> **Activity**:
Among the entries below, how many lines include the string "nálepky"? Answer with only the number.

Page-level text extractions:
___

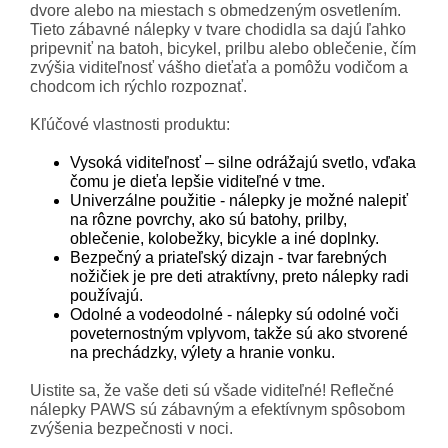
dvore alebo na miestach s obmedzeným osvetlením.
Tieto zábavné nálepky v tvare chodidla sa dajú ľahko
pripevniť na batoh, bicykel, prilbu alebo oblečenie, čím
zvýšia viditeľnosť vášho dieťaťa a pomôžu vodičom a
chodcom ich rýchlo rozpoznať.
Kľúčové vlastnosti produktu:
Vysoká viditeľnosť – silne odrážajú svetlo, vďaka
čomu je dieťa lepšie viditeľné v tme.
Univerzálne použitie - nálepky je možné nalepiť
na rôzne povrchy, ako sú batohy, prilby,
oblečenie, kolobežky, bicykle a iné doplnky.
Bezpečný a priateľský dizajn - tvar farebných
nožičiek je pre deti atraktívny, preto nálepky radi
používajú.
Odolné a vodeodolné - nálepky sú odolné voči
poveternostným vplyvom, takže sú ako stvorené
na prechádzky, výlety a hranie vonku.
Uistite sa, že vaše deti sú všade viditeľné! Reflečné
nálepky PAWS sú zábavným a efektívnym spôsobom
zvýšenia bezpečnosti v noci.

___

> **Response**:
5